7 but what to put in all the slots! madness!


----------



## iDont (Jan 4, 2010)

Dual 8 pin + triple 6 pin power connectors


----------



## Weer (Jan 4, 2010)

btarunr said:


> to support competitive overclocking.



So, DOES it overclock?


----------



## Disparia (Jan 4, 2010)

Ugh... XL-EATX. Way to limit adoption EVGA :/

While I couldn't use any of the EATX cases that I already have, there is luckily one from Supermicro that I like, and maybe another one or two from other manufacturers that I could tolerate.


----------



## [I.R.A]_FBi (Jan 4, 2010)

shoulda been atx with 3 slots per pcu


----------



## TAViX (Jan 4, 2010)

12 DDR3 memory slots?? Imagine, 24GB RAM for crazy mofos!

But the cherry on top of the cake are those 4 PCI-E full x16! Imagine 4 x 5970 in CFX! Damn, playing on 3 or 6 monitors never seems so sweet!

The question is tho, what PSU do you need in order to power the above setup??????


----------



## afw (Jan 4, 2010)

Well they will have to design low-profile coolers for the chipsets .... else its gonna block the VGA cards .... :shadedshu 

well the NB will run hot for sure with 2 CPU's and RAM in 12 slots ....


----------



## afw (Jan 4, 2010)

TAViX said:


> 12 DDR3 memory slots?? Imagine, 24GB RAM for crazy mofos!
> 
> But the cherry on top of the cake are those 4 PCI-E full x16! Imagine 4 x 5970 in CFX! Damn, playing on 3 or 6 monitors never seems so sweet!
> 
> The question is tho, what PSU do you need in order to power the above setup??????



well first of all you cant run 4 x 5970 in crossfire mode ... only 4 GPUs so only 2 x 5970s ...

and about the PSU ... well it will need the highest rated PSU out there for sure at least a 1000W minumum ... 3 x 6-pin + 2 x 8-pin  thats one heckuva MOBO ...


----------



## majestic12 (Jan 4, 2010)

Is that thermal paste or was the person taking the picture a bit too excited by seeing this thing? -sorry inappropriate but funny!


----------



## Deleted member 3 (Jan 4, 2010)

majestic12 said:


> Is that thermal paste or was the person taking the picture a bit too excited by seeing this thing? -sorry inappropriate but funny!



Neither.






"Omg omg, pwettyyyy". Suffice to say, squashing your face like that is more effective than clearasil.


----------



## tonyd223 (Jan 4, 2010)

my wallet just melted!


----------



## Fitseries3 (Jan 4, 2010)

wooT! 

i deam 2010 "year of the 10 slot mobos" !!!

i cant wait to get one of these boards.


----------



## e1ectra_one (Jan 4, 2010)

1.21 Jigawatts should be enough for this sucker.


----------



## Fitseries3 (Jan 4, 2010)

not likely. 

from my experience i can say a 1000watt psu would be plenty for this mobo and a few decent gpus.


----------



## Easy Rhino (Jan 4, 2010)

e1ectra_one said:


> 1.21 Jigawatts should be enough for this sucker.
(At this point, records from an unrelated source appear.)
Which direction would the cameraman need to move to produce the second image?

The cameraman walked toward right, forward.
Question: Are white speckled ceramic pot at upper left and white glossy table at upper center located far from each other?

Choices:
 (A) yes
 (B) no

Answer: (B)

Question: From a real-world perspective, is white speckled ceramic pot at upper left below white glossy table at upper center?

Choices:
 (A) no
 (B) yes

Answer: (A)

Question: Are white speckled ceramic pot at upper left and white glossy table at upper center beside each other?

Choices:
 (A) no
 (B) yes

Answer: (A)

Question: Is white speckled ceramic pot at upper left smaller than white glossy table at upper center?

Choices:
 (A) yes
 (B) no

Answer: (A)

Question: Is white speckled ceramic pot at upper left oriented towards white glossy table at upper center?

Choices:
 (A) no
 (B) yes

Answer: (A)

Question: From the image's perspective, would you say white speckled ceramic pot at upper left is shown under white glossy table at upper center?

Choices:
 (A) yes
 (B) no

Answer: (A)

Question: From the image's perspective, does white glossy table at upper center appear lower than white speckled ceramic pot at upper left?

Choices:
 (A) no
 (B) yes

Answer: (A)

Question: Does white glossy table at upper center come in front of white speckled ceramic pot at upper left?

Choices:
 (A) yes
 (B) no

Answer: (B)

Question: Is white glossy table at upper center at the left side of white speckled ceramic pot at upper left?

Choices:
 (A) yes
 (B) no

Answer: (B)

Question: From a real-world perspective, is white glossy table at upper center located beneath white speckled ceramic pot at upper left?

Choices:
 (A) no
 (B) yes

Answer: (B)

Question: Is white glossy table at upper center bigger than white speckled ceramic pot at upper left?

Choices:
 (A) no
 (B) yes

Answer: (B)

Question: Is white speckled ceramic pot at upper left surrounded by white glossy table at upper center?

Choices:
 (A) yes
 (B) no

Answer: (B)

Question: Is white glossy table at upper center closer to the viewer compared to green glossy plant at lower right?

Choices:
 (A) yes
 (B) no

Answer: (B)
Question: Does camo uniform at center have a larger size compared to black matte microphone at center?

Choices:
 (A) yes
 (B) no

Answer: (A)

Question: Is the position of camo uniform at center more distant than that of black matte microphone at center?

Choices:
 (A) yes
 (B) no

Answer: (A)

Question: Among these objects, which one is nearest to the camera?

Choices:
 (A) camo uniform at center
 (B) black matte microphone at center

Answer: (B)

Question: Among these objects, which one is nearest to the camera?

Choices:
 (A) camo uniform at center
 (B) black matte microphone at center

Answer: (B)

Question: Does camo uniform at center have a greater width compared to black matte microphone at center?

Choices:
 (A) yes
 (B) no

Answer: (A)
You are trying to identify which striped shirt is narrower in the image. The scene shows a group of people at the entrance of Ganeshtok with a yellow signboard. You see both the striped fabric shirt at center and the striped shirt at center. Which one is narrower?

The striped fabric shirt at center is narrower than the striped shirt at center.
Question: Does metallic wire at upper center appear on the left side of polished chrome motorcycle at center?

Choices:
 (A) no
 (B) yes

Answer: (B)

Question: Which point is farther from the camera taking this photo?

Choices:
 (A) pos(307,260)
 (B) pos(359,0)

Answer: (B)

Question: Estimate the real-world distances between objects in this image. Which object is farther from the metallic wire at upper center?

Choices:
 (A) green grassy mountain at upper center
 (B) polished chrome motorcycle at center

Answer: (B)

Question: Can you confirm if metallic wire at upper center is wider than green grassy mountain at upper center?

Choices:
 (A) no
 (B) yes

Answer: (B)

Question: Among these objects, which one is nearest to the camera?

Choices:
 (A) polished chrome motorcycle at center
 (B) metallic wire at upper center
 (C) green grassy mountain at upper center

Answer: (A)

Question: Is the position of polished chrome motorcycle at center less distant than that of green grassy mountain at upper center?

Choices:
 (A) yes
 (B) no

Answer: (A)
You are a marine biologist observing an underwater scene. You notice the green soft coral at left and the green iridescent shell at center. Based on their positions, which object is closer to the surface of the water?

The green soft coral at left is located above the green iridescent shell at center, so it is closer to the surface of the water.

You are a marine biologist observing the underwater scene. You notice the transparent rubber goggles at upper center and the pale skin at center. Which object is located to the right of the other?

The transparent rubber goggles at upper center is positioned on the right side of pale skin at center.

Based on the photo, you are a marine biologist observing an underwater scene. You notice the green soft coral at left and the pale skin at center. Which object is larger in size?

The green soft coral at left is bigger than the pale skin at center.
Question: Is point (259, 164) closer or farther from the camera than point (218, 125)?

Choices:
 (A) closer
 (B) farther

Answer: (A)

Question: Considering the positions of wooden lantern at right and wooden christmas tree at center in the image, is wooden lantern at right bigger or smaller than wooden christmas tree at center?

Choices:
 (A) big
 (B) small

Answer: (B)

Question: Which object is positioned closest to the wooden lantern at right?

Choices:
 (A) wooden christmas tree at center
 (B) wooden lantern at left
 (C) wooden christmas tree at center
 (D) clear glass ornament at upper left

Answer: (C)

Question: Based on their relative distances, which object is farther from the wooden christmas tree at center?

true, but you need to throw it in your car and get it up to 88 MPH for it to work properly.


----------



## Completely Bonkers (Jan 4, 2010)

12 DDR3 slots should allow 48GB RAM on Xeon system.

It's a very _neatly_ organised mainboard. Someone has put a lot of effort in to _style and organisation_, excepting that the RAM slots are very close to the CPU slots and will crowd out a lot of third party silent coolers. Shame. This is a problem for a lot of 5500 series mainboards.


----------



## Fourstaff (Jan 4, 2010)

What would you use that for?


----------



## BUCK NASTY (Jan 4, 2010)

Fourstaff said:


> What would you use that for?



Folding, pure folding goodness. There's a possible 87,800 ppd available with that mobo. of course you would drain your wallet getting there.


----------



## Fitseries3 (Jan 4, 2010)

BUCK NASTY said:


> Folding, pure folding goodness. There's a possible 87,800 ppd available with that mobo. of course you would drain your wallet getting there.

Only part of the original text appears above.